Coinstar Inc. (NASDAQ:CSTR) is one of the most heavily shorted stocks on the Nasdaq. Is the company ripe for a short squeeze? If shorts are forced to cover their bets against Coinstar, the stock could experience a powerful move higher.
Coinstar is heavily shorted
Unfortunately, short interest is not available in real-time; rather, it is reported bi-monthly. That said, as of the last report, shares of Coinstar inc. (NASDAQ:CSTR) are heavily shorted — over 50% of the company’s outstanding shares have been sold short.
Why have short sellers taken such an interest in the company? Famed short seller Jim Chanos may have started the trend. Last April, Chanos told CNBC his fund had begun betting against the company on the grounds that technological shifts were rendering its product obsolete (consumers were increasingly getting movies through digital downloading services, rather than renting physical discs).
After Chanos made those remarks, short interest steadily began to grow — from about 8 million shares March 2012 to a current short float of over 14 million shares.
Short squeezes can send stocks to new highs
Stocks that are heavily shorted have the tendency to undergo significant moves. Any good news can cause shorts to cover their bets — buying stock in the market and driving up the price. As the price rises, other short sellers (weary of losing money) cover their bets, in turn sending prices higher still.

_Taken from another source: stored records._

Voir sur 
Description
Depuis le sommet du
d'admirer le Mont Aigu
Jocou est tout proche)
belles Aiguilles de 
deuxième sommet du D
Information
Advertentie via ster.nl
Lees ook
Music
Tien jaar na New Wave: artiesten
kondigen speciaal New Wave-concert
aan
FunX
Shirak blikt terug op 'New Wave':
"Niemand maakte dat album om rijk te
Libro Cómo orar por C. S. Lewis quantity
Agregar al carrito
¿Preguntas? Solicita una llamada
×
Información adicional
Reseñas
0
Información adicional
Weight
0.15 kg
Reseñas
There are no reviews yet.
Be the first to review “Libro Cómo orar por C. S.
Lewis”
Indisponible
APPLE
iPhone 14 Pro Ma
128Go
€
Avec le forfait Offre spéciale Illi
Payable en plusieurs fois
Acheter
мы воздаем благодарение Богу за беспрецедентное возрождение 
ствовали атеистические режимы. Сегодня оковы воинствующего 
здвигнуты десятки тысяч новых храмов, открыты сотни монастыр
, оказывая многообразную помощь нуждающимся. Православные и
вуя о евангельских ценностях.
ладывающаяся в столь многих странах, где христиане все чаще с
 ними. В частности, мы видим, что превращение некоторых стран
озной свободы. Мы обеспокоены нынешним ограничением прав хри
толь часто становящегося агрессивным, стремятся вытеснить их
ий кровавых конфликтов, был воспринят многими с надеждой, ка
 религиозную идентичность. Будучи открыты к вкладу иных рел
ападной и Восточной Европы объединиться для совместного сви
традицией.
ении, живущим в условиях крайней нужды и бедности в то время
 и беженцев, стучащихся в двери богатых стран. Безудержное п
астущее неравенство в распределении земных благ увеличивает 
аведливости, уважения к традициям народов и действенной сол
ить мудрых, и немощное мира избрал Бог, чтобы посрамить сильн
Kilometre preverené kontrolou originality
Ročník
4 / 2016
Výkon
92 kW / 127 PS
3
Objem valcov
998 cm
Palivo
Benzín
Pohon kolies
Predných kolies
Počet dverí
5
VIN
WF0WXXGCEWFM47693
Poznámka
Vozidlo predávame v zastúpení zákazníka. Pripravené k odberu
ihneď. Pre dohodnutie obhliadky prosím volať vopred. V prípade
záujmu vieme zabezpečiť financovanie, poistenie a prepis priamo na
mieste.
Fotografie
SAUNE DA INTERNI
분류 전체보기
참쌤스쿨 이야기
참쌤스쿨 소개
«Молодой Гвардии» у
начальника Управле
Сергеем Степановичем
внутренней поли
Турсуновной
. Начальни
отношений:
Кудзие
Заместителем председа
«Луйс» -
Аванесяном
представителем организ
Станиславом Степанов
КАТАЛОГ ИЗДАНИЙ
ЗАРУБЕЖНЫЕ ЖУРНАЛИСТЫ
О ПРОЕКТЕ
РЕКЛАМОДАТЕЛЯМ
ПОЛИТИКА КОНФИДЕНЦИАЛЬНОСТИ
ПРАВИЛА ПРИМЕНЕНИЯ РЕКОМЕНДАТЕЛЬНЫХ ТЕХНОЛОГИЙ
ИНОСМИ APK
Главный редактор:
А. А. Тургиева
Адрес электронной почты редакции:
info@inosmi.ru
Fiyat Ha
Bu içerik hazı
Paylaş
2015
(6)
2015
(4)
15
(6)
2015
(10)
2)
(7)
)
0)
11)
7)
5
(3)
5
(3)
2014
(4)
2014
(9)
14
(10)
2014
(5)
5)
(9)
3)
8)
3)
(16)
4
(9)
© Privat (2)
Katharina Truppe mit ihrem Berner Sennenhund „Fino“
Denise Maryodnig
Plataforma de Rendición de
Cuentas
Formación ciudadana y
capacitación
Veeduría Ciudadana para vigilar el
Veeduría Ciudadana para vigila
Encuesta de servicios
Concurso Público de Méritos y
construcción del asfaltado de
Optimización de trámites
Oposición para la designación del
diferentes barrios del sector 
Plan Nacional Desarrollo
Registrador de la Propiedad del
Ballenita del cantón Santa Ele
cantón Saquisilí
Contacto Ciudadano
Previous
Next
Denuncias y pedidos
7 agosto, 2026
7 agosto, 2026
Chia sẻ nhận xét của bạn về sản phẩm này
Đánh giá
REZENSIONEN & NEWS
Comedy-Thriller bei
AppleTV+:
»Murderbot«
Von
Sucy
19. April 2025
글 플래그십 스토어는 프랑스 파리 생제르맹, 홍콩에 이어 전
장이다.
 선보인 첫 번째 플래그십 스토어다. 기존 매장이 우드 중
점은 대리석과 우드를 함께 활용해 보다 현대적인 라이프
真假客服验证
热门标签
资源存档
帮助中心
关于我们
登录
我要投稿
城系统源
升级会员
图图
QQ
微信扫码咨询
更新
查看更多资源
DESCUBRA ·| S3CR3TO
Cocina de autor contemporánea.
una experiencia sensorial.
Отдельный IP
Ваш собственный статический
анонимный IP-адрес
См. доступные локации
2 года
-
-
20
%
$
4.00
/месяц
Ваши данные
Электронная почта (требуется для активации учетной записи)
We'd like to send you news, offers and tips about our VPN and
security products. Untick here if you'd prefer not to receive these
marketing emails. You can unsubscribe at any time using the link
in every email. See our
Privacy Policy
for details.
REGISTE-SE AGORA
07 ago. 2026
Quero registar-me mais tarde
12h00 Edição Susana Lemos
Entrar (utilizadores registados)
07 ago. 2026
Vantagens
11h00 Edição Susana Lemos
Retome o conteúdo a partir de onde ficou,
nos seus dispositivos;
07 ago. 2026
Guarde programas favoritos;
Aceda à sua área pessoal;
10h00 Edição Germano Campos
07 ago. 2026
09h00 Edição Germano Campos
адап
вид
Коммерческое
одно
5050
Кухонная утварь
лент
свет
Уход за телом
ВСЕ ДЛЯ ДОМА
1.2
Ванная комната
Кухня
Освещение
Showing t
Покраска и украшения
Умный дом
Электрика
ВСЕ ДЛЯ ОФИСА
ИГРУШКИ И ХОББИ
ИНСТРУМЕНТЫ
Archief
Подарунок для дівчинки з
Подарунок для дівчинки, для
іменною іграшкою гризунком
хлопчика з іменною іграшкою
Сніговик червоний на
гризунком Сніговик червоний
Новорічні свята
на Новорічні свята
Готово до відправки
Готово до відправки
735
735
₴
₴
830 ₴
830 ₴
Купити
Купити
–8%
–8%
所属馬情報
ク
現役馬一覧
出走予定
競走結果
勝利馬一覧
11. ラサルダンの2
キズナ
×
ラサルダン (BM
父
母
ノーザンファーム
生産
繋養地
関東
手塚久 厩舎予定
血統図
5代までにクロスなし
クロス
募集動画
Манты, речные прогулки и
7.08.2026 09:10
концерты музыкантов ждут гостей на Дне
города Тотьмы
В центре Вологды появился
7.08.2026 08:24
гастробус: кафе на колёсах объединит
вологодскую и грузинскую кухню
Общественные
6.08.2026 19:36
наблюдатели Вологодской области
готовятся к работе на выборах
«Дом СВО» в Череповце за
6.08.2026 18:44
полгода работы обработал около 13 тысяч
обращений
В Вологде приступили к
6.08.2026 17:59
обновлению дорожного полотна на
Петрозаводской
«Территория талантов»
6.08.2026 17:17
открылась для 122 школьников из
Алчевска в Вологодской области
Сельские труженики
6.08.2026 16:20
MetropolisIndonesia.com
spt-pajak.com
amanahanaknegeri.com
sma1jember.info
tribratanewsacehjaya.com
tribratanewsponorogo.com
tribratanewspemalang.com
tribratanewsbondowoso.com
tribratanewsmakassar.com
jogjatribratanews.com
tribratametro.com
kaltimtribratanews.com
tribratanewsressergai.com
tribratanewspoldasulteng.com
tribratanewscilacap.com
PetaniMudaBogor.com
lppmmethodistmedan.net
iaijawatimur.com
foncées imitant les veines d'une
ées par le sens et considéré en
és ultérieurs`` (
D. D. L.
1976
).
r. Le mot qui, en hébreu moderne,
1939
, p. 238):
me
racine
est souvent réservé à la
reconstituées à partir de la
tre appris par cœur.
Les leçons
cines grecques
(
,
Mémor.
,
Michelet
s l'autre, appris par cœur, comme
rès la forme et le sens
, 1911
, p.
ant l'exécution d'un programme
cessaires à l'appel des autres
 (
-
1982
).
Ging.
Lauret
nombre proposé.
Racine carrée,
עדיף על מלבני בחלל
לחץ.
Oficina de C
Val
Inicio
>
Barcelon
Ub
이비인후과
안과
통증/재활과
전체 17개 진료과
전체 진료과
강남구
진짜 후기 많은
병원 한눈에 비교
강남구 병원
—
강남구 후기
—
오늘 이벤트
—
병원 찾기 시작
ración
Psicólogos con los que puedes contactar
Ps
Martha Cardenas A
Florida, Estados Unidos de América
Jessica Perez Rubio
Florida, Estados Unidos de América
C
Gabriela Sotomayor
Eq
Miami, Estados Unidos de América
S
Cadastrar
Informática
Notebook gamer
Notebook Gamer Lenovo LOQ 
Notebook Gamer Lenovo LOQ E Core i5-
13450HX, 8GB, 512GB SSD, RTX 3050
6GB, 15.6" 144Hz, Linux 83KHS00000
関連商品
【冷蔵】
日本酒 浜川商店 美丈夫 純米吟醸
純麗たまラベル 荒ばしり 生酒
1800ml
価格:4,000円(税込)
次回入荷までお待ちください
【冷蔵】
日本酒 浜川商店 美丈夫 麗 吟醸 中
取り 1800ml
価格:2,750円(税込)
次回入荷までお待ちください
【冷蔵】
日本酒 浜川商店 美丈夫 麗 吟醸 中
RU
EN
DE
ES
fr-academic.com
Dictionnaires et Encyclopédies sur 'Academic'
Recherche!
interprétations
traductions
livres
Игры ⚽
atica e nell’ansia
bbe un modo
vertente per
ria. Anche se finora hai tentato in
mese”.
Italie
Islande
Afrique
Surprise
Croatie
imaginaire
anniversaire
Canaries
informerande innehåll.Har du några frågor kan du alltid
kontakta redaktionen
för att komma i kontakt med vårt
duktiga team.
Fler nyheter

This short squeeze tendency can have a tremendous effect on stocks. Take Netflix Inc. (NASDAQ:NFLX).
Shares of Netflix rallied about 60% in a very short period of time. On Dec. 31, over 13 million shares of Netflix had been bet against. By the middle of February, that figure had plummeted to about 8 million shares.
On Jan. 23, Netflix reported a profit of about $8 million. Wall Street had been expecting the company to post a loss of a similar amount. That single $8 million profit, in the subsequent sessions, added about $4 billion to the company’s market capitalization as shares went from trading near $100 to trading well over $160.
Were investors, so stunned by a $30 million profit, eager enough to rush out and buy shares? It’s certainly possible, but a more probable explanation may have been short sellers rushing out to cover their losing bets.